* [GOAL OF THE EXERCISE]:
The entries below need to be written out exactly, with no pictures included.

========

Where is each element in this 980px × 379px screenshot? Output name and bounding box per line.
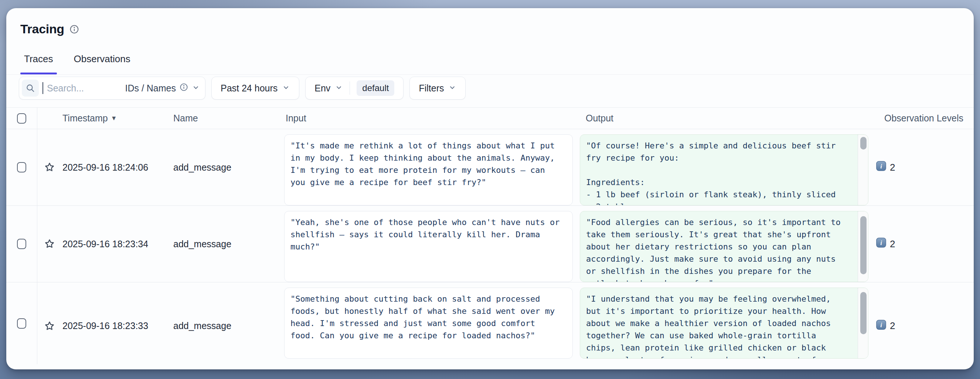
trace-timestamp: 2025-09-16 18:23:34 xyxy=(62,239,173,249)
env-value-badge: default xyxy=(356,80,394,96)
column-header-name[interactable]: Name xyxy=(173,113,284,124)
trace-input-cell[interactable]: "Yeah, she's one of those people who can… xyxy=(284,211,580,282)
search-placeholder: Search... xyxy=(47,83,84,94)
traces-table: Timestamp ▼ Name Input Output Observatio… xyxy=(6,107,974,369)
info-circle-icon xyxy=(180,83,188,94)
svg-text:i: i xyxy=(880,240,882,246)
filters-button[interactable]: Filters xyxy=(409,77,466,99)
trace-input-cell[interactable]: "Something about cutting back on salt an… xyxy=(284,288,580,369)
table-row[interactable]: 2025-09-16 18:23:33 add_message "Somethi… xyxy=(6,282,974,369)
text-cursor xyxy=(43,82,43,94)
table-row[interactable]: 2025-09-16 18:24:06 add_message "It's ma… xyxy=(6,129,974,206)
column-header-output[interactable]: Output xyxy=(580,113,875,124)
trace-input-text: "Yeah, she's one of those people who can… xyxy=(284,211,573,282)
select-all-checkbox[interactable] xyxy=(17,113,26,124)
trace-timestamp: 2025-09-16 18:23:33 xyxy=(62,285,173,367)
table-row[interactable]: 2025-09-16 18:23:34 add_message "Yeah, s… xyxy=(6,206,974,282)
chevron-down-icon xyxy=(448,83,457,94)
observation-count: 2 xyxy=(890,162,895,173)
star-icon[interactable] xyxy=(37,285,62,367)
trace-timestamp: 2025-09-16 18:24:06 xyxy=(62,162,173,173)
star-icon[interactable] xyxy=(37,238,62,249)
observation-levels-cell: i 2 xyxy=(875,161,974,174)
search-scope-select[interactable]: IDs / Names xyxy=(125,83,200,94)
page-header: Tracing xyxy=(6,8,974,48)
column-header-timestamp[interactable]: Timestamp ▼ xyxy=(62,113,173,124)
time-range-label: Past 24 hours xyxy=(221,83,277,94)
trace-output-text: "Of course! Here's a simple and deliciou… xyxy=(580,134,869,205)
trace-output-cell[interactable]: "Food allergies can be serious, so it's … xyxy=(580,211,875,282)
trace-name: add_message xyxy=(173,285,284,367)
tab-bar: Traces Observations xyxy=(6,48,974,75)
trace-output-text: "Food allergies can be serious, so it's … xyxy=(580,211,869,282)
column-header-observation-levels[interactable]: Observation Levels xyxy=(875,113,974,124)
row-select-cell xyxy=(6,206,37,282)
search-scope-label: IDs / Names xyxy=(125,83,176,94)
trace-input-cell[interactable]: "It's made me rethink a lot of things ab… xyxy=(284,134,580,205)
row-checkbox[interactable] xyxy=(17,239,26,249)
tab-observations[interactable]: Observations xyxy=(70,48,134,74)
table-header-row: Timestamp ▼ Name Input Output Observatio… xyxy=(6,108,974,129)
env-label: Env xyxy=(315,83,330,94)
tracing-window: Tracing Traces Observations Search.. xyxy=(6,8,974,369)
time-range-button[interactable]: Past 24 hours xyxy=(212,77,299,99)
desktop-background: Tracing Traces Observations Search.. xyxy=(0,0,980,379)
trace-name: add_message xyxy=(173,162,284,173)
sort-descending-icon: ▼ xyxy=(111,115,117,122)
trace-input-text: "It's made me rethink a lot of things ab… xyxy=(284,134,573,205)
filters-label: Filters xyxy=(419,83,444,94)
page-title: Tracing xyxy=(20,21,64,36)
header-select-cell xyxy=(6,108,37,129)
observation-levels-cell: i 2 xyxy=(875,238,974,250)
row-checkbox[interactable] xyxy=(17,162,26,173)
chevron-down-icon xyxy=(192,83,200,94)
trace-output-text: "I understand that you may be feeling ov… xyxy=(580,288,869,359)
observation-count: 2 xyxy=(890,320,895,332)
observation-count: 2 xyxy=(890,238,895,250)
trace-output-cell[interactable]: "Of course! Here's a simple and deliciou… xyxy=(580,134,875,205)
trace-output-cell[interactable]: "I understand that you may be feeling ov… xyxy=(580,288,875,369)
search-input[interactable]: Search... IDs / Names xyxy=(19,77,205,99)
env-filter-button[interactable]: Env default xyxy=(305,77,404,99)
trace-input-text: "Something about cutting back on salt an… xyxy=(284,288,573,359)
row-select-cell xyxy=(6,282,37,364)
info-badge-icon: i xyxy=(876,161,886,174)
row-select-cell xyxy=(6,129,37,205)
search-icon xyxy=(22,80,39,97)
trace-name: add_message xyxy=(173,239,284,249)
info-badge-icon: i xyxy=(876,320,886,333)
scrollbar-thumb[interactable] xyxy=(860,216,867,274)
scrollbar-thumb[interactable] xyxy=(860,137,867,150)
row-checkbox[interactable] xyxy=(17,318,26,329)
toolbar: Search... IDs / Names Past 24 hours xyxy=(6,75,974,107)
info-circle-icon[interactable] xyxy=(70,24,79,35)
info-badge-icon: i xyxy=(876,238,886,250)
chevron-down-icon xyxy=(282,83,290,94)
scrollbar-thumb[interactable] xyxy=(860,292,867,334)
svg-text:i: i xyxy=(880,163,882,170)
column-header-input[interactable]: Input xyxy=(284,113,580,124)
chevron-down-icon xyxy=(335,83,343,94)
svg-text:i: i xyxy=(880,321,882,329)
observation-levels-cell: i 2 xyxy=(875,285,974,367)
star-icon[interactable] xyxy=(37,162,62,173)
tab-traces[interactable]: Traces xyxy=(20,48,57,74)
divider xyxy=(350,82,350,95)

========

* [SOLUTION TO THE PROBLEM]:
Where is each element in this 980px × 379px screenshot? Output name and bounding box per line.
trace-timestamp: 2025-09-16 18:23:34 xyxy=(62,239,173,249)
env-value-badge: default xyxy=(356,80,394,96)
column-header-name[interactable]: Name xyxy=(173,113,284,124)
trace-input-cell[interactable]: "Yeah, she's one of those people who can… xyxy=(284,211,580,282)
search-placeholder: Search... xyxy=(47,83,84,94)
traces-table: Timestamp ▼ Name Input Output Observatio… xyxy=(6,107,974,369)
info-circle-icon xyxy=(180,83,188,94)
svg-text:i: i xyxy=(880,240,882,246)
filters-button[interactable]: Filters xyxy=(409,77,466,99)
trace-input-cell[interactable]: "Something about cutting back on salt an… xyxy=(284,288,580,369)
table-row[interactable]: 2025-09-16 18:23:33 add_message "Somethi… xyxy=(6,282,974,369)
text-cursor xyxy=(43,82,43,94)
table-row[interactable]: 2025-09-16 18:24:06 add_message "It's ma… xyxy=(6,129,974,206)
column-header-output[interactable]: Output xyxy=(580,113,875,124)
trace-input-text: "Yeah, she's one of those people who can… xyxy=(284,211,573,282)
select-all-checkbox[interactable] xyxy=(17,113,26,124)
trace-timestamp: 2025-09-16 18:23:33 xyxy=(62,285,173,367)
table-row[interactable]: 2025-09-16 18:23:34 add_message "Yeah, s… xyxy=(6,206,974,282)
chevron-down-icon xyxy=(448,83,457,94)
observation-count: 2 xyxy=(890,162,895,173)
star-icon[interactable] xyxy=(37,285,62,367)
trace-timestamp: 2025-09-16 18:24:06 xyxy=(62,162,173,173)
star-icon[interactable] xyxy=(37,238,62,249)
observation-levels-cell: i 2 xyxy=(875,161,974,174)
search-scope-select[interactable]: IDs / Names xyxy=(125,83,200,94)
page-header: Tracing xyxy=(6,8,974,48)
column-header-timestamp[interactable]: Timestamp ▼ xyxy=(62,113,173,124)
time-range-label: Past 24 hours xyxy=(221,83,277,94)
trace-output-text: "Of course! Here's a simple and deliciou… xyxy=(580,134,869,205)
trace-output-cell[interactable]: "Food allergies can be serious, so it's … xyxy=(580,211,875,282)
trace-name: add_message xyxy=(173,285,284,367)
tab-bar: Traces Observations xyxy=(6,48,974,75)
trace-output-text: "Food allergies can be serious, so it's … xyxy=(580,211,869,282)
column-header-observation-levels[interactable]: Observation Levels xyxy=(875,113,974,124)
row-select-cell xyxy=(6,206,37,282)
search-scope-label: IDs / Names xyxy=(125,83,176,94)
trace-input-cell[interactable]: "It's made me rethink a lot of things ab… xyxy=(284,134,580,205)
row-checkbox[interactable] xyxy=(17,239,26,249)
tab-observations[interactable]: Observations xyxy=(70,48,134,74)
table-header-row: Timestamp ▼ Name Input Output Observatio… xyxy=(6,108,974,129)
env-label: Env xyxy=(315,83,330,94)
tracing-window: Tracing Traces Observations Search.. xyxy=(6,8,974,369)
time-range-button[interactable]: Past 24 hours xyxy=(212,77,299,99)
desktop-background: Tracing Traces Observations Search.. xyxy=(0,0,980,379)
trace-name: add_message xyxy=(173,162,284,173)
sort-descending-icon: ▼ xyxy=(111,115,117,122)
trace-input-text: "It's made me rethink a lot of things ab… xyxy=(284,134,573,205)
filters-label: Filters xyxy=(419,83,444,94)
page-title: Tracing xyxy=(20,21,64,36)
header-select-cell xyxy=(6,108,37,129)
observation-levels-cell: i 2 xyxy=(875,238,974,250)
row-checkbox[interactable] xyxy=(17,162,26,173)
chevron-down-icon xyxy=(192,83,200,94)
trace-output-text: "I understand that you may be feeling ov… xyxy=(580,288,869,359)
observation-count: 2 xyxy=(890,320,895,332)
observation-count: 2 xyxy=(890,238,895,250)
trace-output-cell[interactable]: "Of course! Here's a simple and deliciou… xyxy=(580,134,875,205)
trace-output-cell[interactable]: "I understand that you may be feeling ov… xyxy=(580,288,875,369)
search-input[interactable]: Search... IDs / Names xyxy=(19,77,205,99)
env-filter-button[interactable]: Env default xyxy=(305,77,404,99)
trace-input-text: "Something about cutting back on salt an… xyxy=(284,288,573,359)
row-select-cell xyxy=(6,282,37,364)
info-badge-icon: i xyxy=(876,161,886,174)
row-select-cell xyxy=(6,129,37,205)
search-icon xyxy=(22,80,39,97)
trace-name: add_message xyxy=(173,239,284,249)
info-badge-icon: i xyxy=(876,320,886,333)
scrollbar-thumb[interactable] xyxy=(860,216,867,274)
scrollbar-thumb[interactable] xyxy=(860,137,867,150)
row-checkbox[interactable] xyxy=(17,318,26,329)
toolbar: Search... IDs / Names Past 24 hours xyxy=(6,75,974,107)
info-circle-icon[interactable] xyxy=(70,24,79,35)
info-badge-icon: i xyxy=(876,238,886,250)
chevron-down-icon xyxy=(282,83,290,94)
scrollbar-thumb[interactable] xyxy=(860,292,867,334)
svg-text:i: i xyxy=(880,163,882,170)
column-header-input[interactable]: Input xyxy=(284,113,580,124)
chevron-down-icon xyxy=(335,83,343,94)
svg-text:i: i xyxy=(880,321,882,329)
observation-levels-cell: i 2 xyxy=(875,285,974,367)
star-icon[interactable] xyxy=(37,162,62,173)
tab-traces[interactable]: Traces xyxy=(20,48,57,74)
divider xyxy=(350,82,350,95)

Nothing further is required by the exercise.